I think it’s safe to say that everyone in the technology industry was shocked by last week’s Amazon Web Services outage. As one of the major backbones of cloud-based Internet services, Amazon’s issues affected everything from Disney+, Netflix and Roku streaming to services such as Venmo and CashApp to the company’s own delivery drivers. Although this was unprecedented for Amazon, it was definitely a wakeup call to anyone who relies on cloud hosting services. And it underscored the need for true SaaS-based, multi-region “high availability” solutions to support resiliency in modern data architectures.

Between a blip and a disaster

According to Amazon, the issue originated in its US-East-1 region in Virginia. Of course, Amazon’s services include high availability within its East, West and other global regions, so if there’s an issue in one datacenter or zone within a single region, workloads can be routed to different locations within the same region to ensure uptime. This incident was so shocking because the number of core services affected in a single region increased the blast radius so significantly.

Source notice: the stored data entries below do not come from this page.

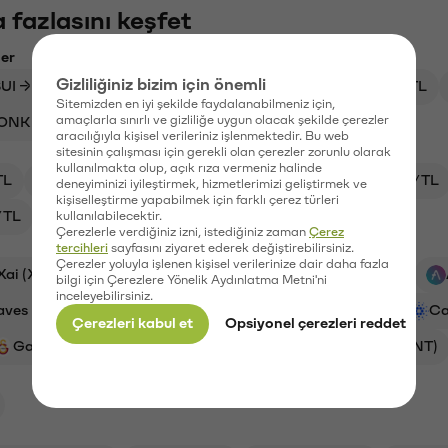
 fazlasını keşfet
ler
Gizliliğiniz bizim için önemli
UI → USDT
PEPE → TL
ETH → BTC
JTO → TL
Sitemizden en iyi şekilde faydalanabilmeniz için,
amaçlarla sınırlı ve gizliliğe uygun olacak şekilde çerezler
ONK → USDT
ETH → USDT
KITE → TL
aracılığıyla kişisel verileriniz işlenmektedir. Bu web
sitesinin çalışması için gerekli olan çerezler zorunlu olarak
kullanılmakta olup, açık rıza vermeniz halinde
TL
XRP/TL
SYN/TL
BTC/TL
VANRY/TL
deneyiminizi iyileştirmek, hizmetlerimizi geliştirmek ve
kişiselleştirme yapabilmek için farklı çerez türleri
/TL
OXT/TL
kullanılabilecektir.
Çerezlerle verdiğiniz izni, istediğiniz zaman
Çerez
tercihleri
sayfasını ziyaret ederek değiştirebilirsiniz.
Çerezler yoluyla işlenen kişisel verilerinize dair daha fazla
Xai (XAI)
Ripple (XRP)
Stargate Finance (STG)
bilgi için Çerezlere Yönelik Aydınlatma Metni'ni
inceleyebilirsiniz.
ves (WAVES)
Bitcoin (BTC)
Synapse (SYN)
Ca
Çerezleri kabul et
Opsiyonel çerezleri reddet
Galatasaray (GAL)
Ethereum (ETH)
Helium (HNT)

Yet, it might not qualify as a true “disaster” as defined in most disaster recovery planning. Those are natural events (hurricanes, tornadoes, tsunamis) or man-made (accidental/intentional, terrorism, hacking) that cause a long-term disruption to the business. In this case, there was no natural event or obvious intentional sabotage that would clearly impact availability longer term. While companies could have implemented their disaster recovery plans, doing so would have come with costs: potential loss of a limited amount of data, absorption of employee resources to implement the plan, the time necessary to reverse the changes once the incident had passed, if it wasn’t permanent. There was no way to know how temporary or long lasting this incident might be so executing a disaster recovery plan could have placed an additional and unnecessary burden on the business.

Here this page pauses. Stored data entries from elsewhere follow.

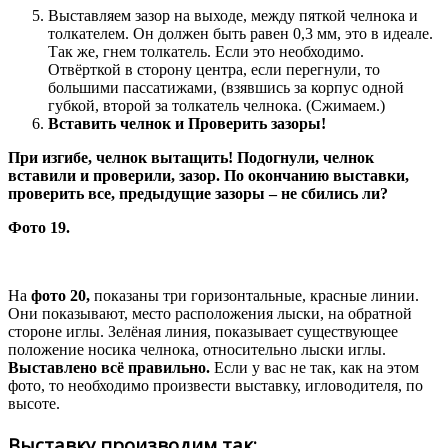
Выставляем зазор на выходе, между пяткой челнока и
толкателем. Он должен быть равен 0,3 мм, это в идеале.
Так же, гнем толкатель. Если это необходимо.
Отвёрткой в сторону центра, если перегнули, то
большими пассатижами, (взявшись за корпус одной
губкой, второй за толкатель челнока. (Сжимаем.)
Вставить челнок и Проверить зазоры!
При изгибе, челнок вытащить! Подогнули, челнок
вставили и проверили, зазор. По окончанию выставки,
проверить все, предыдущие зазоры – не сбились ли?
Фото 19.
На
фото 20,
показаны три горизонтальные, красные линии.
Они показывают, место расположения лыски, на обратной
стороне иглы. Зелёная линия, показывает существующее
положение носика челнока, относительно лыски иглы.
Выставлено всё правильно.
Если у вас не так, как на этом
фото, то необходимо произвести выставку, игловодителя, по
высоте.
Выставку производим так:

That still leaves a gap between normal operations and full-on disaster recovery – a gap that can cause major issues. Many software companies today pride themselves on the “five nines” – 99.999% uptime in a given year. Some even include that SLA in their contracts. Even though this incident lasted less than a day, it was potentially enough to drop affected companies’ uptime for 2021 from five nines to three: 99.9%. They lost two orders of magnitude in one incident.

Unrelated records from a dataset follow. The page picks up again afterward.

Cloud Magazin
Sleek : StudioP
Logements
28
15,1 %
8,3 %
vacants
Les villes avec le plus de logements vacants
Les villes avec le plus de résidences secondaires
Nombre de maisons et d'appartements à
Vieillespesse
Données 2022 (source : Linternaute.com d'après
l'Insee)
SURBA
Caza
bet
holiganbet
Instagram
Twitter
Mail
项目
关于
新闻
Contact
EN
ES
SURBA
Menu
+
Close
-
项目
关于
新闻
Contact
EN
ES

In the critical path of data

For modern enterprises who rely on data to run their internal operations, uptime and availability are just as important, and in the modern data architecture, the entire system is only as reliable as its weakest link. This is especially critical right now for industries like banking where the movement of money, and in fact the entire system, relies on the flow of data. But this will become increasingly important across all industries as data becomes more and more essential to core business functions.

That means when you’re picking your database, your ETL provider, and your BI tools, availability needs to be a key “non-functional” factor you evaluate as part of your buying process along with any features you need. When it comes to data control and security solutions, ALTR’s availability is unmatched. Because we interact with and follow data from on-prem through the ETL process to the cloud, we’re in the critical path of data, making it crucial that our service keep up with the rest of the data ecosystem. Our answer is multi-region, high availability built into normal operations via a true multi-tenant SaaS solution. Because SaaS allows economies of scale, we don’t have to build and maintain dedicated single-customer infrastructure in multiple geographic regions. We just have to construct ALTR infrastructure in multiple geographies for all our customers to leverage, significantly reducing cost and complexity.

Disruption doesn’t have to slow you down

This incident highlighted a weakness in resiliency planning: what happens when something less than a disaster causes a significant disruption to the business? We don’t think the uptime guarantees many have trusted to date are strong enough for today’s business environment, especially for business-critical data infrastructure. The future is high availability based on multi-region redundancy – we expect this to be a broad and consistent theme across industries. And for essential data control and security, that means ALTR.